For me bedtime doesn’t necessarily start at the moment I climb into bed. It starts when I decide that I’m done with the day and I’m going to move towards achieving that vegetative state. That moment usually comes at around 10pm.

Many years ago, when I was living on my own I had a semi-regular ritual that would involve chocolate and bourbon (yeah, that sounds much more interesting that it actually was, so maybe I’ll just leave it there with whatever mental picture you’re desperately trying to evict from your brain right now).At the moment bedtime effectively starts with what my wife and I call “Friends’o’clock”, which is when the reruns of Friends start on Foxtel (9:30pm to 10:30pm, if you were wondering). Once I decide to embark upon Friends’o’clock it means no more computer, no more domestic tasks, no more of anything constructive or energy-draining: it means the productive day has officially ceased.

Bedtime: part two

Vegetating in front of the TV naturally evolves into vegetating in bed and reading. Traditionally this would involve reading books, but during the last few years I became fairly ill-disciplined and allowed myself to get distracted by browsing the internet on my iDevice. This year I’m trying to make amends by getting back into proper reading.

Reading provides the real escape: the chance to properly escape your day and immerse yourself in someone else’s world. I think it’s important to have that tangible, mental break from whatever issues have taken up your day. It’s all too easy to switch the light off, put your head down, then find all the unresolved details of your day bouncing around, repeating and recreating themselves, giving you grief all over again.

I occasionally have trouble getting to sleep. Last night it was because I had a coffee at 5pm (it was a great coffee: it was totally worth it). Other nights it’s for no reason at all. I’ll go through days or weeks of taking hours to get to sleep, then weeks or months of sleeping just fine.

When I was much younger I used to, for want of a better phrase, play movies in my head to help me get to sleep: I’d put myself in an episode of The Six Million Dollar Man, or imagine I was Batman, etc. 

As it happens I do much the same now, except I think about the stories I plan to write (and let’s not come away from this thinking that my stories are just great for sending people to sleep!). Bedtime is when I get most of my best ideas: the idea for Colder Still came from me lying in bed listening to a dripping tap; Graves came from an image I woke up with of a gravestone in my front garden; there are numerous other instance where the idea has popped into my head during bedtime, or the full plot has magically congealed itself.

Bedtime: part aaargh!

There’s a slightly more sinister side to bedtime, which I’ll briefly go into here since I don’t have any other ideas about how to end this post.
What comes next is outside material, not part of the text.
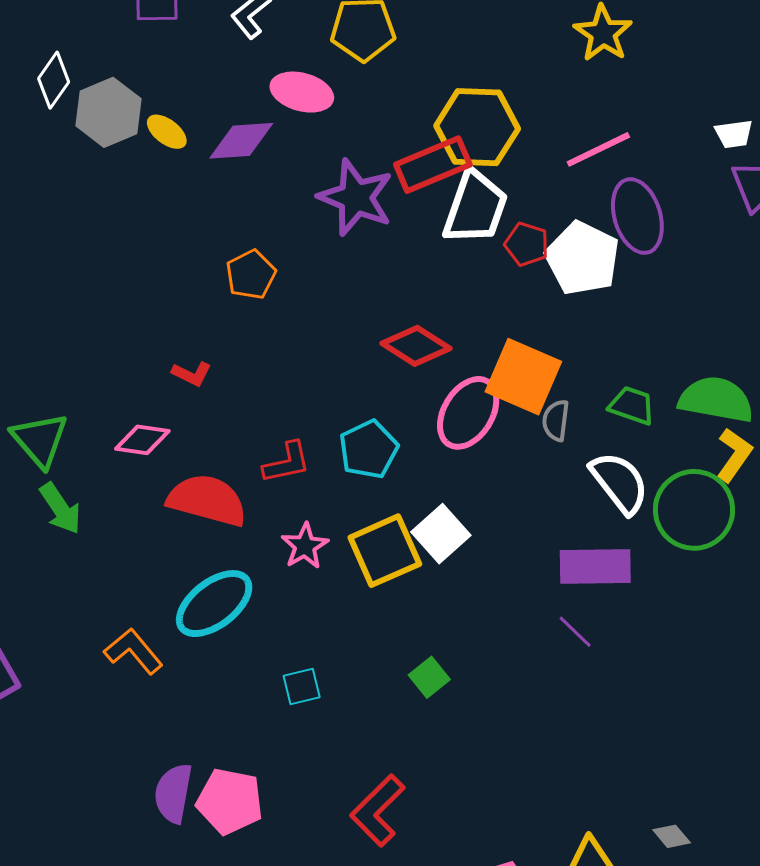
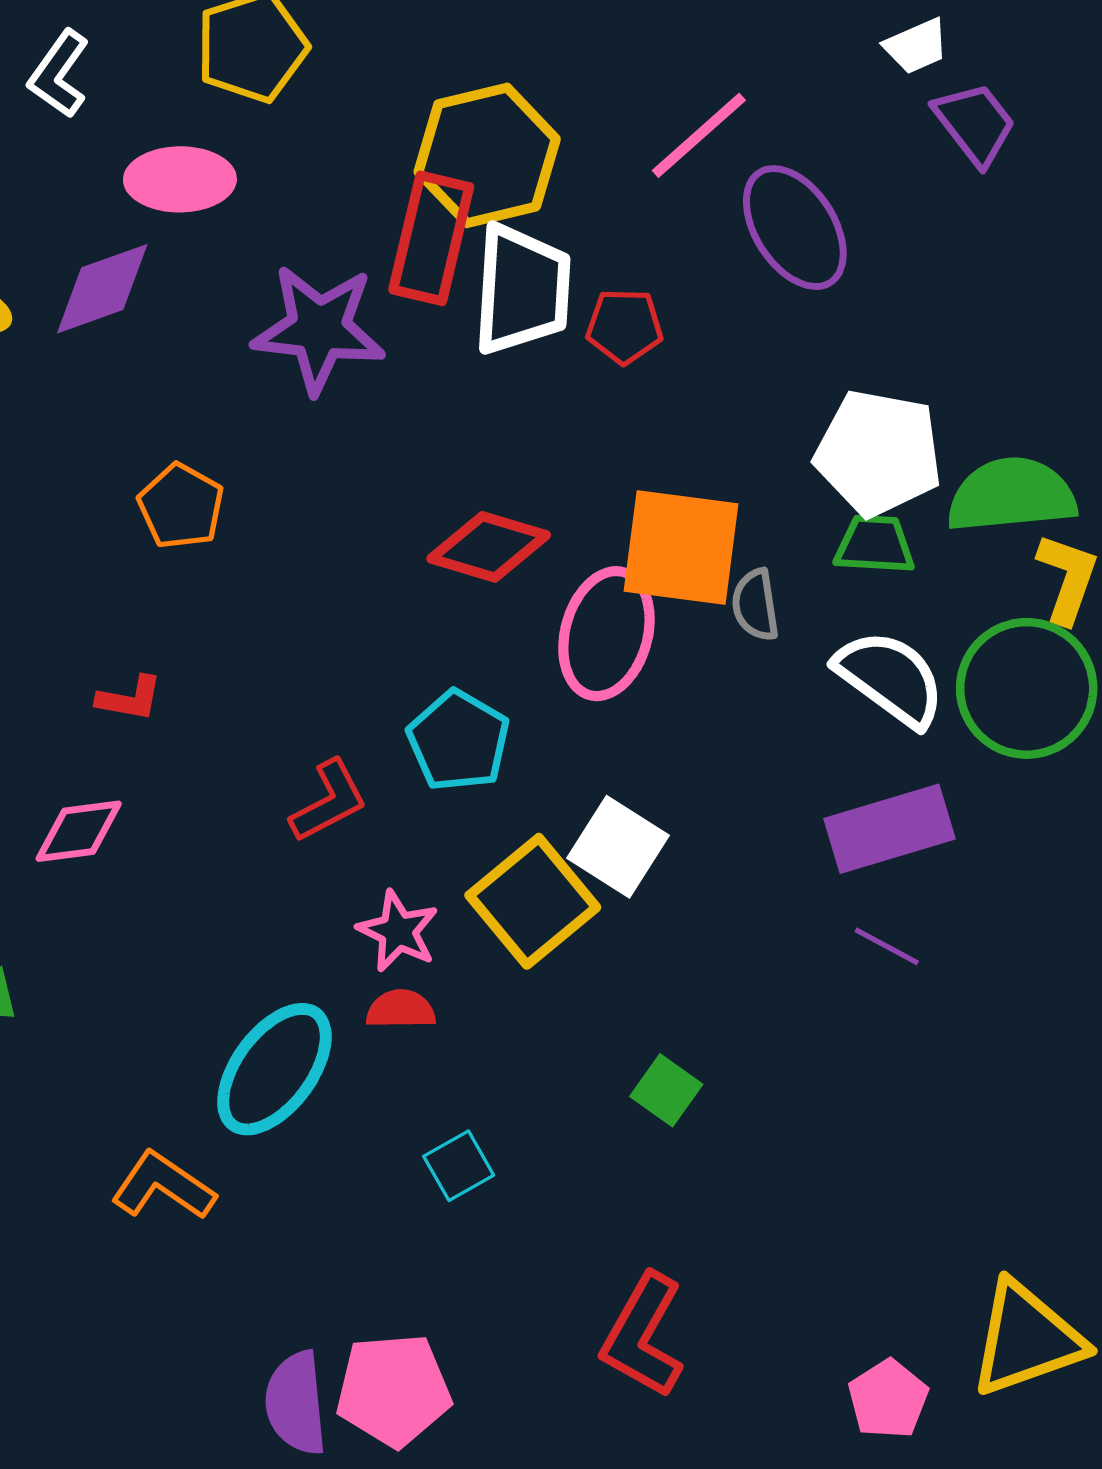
red rectangle: (433, 165) -> (431, 238), turned -38
white pentagon: (583, 258) -> (878, 453), moved
red semicircle: (207, 500) -> (401, 1009), moved, size x0.5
Once the lights go off everything … changes. A noise outside becomes more pronounced, a creak inside becomes sinister. A doorbell or phone ringing would be utterly heart-stopping. These aren’t things that necessarily keep me awake (though I will dwell upon them if I happen to be awake) but they all become more intrusive once you’ve turned the light off and decided that it’s time for the day to end.

Of course, these things also provide great prompts for stories …

Rescue

I would have been six years old when my Mum took me to Leicester Square (braving the impossibly tall and vertigo-inducing escalators of Leicester Square underground station) to see Star Wars. It definitely wasn’t the first film I ever saw but, as with many people of my generation, it was one of the first to make a lifelong impact.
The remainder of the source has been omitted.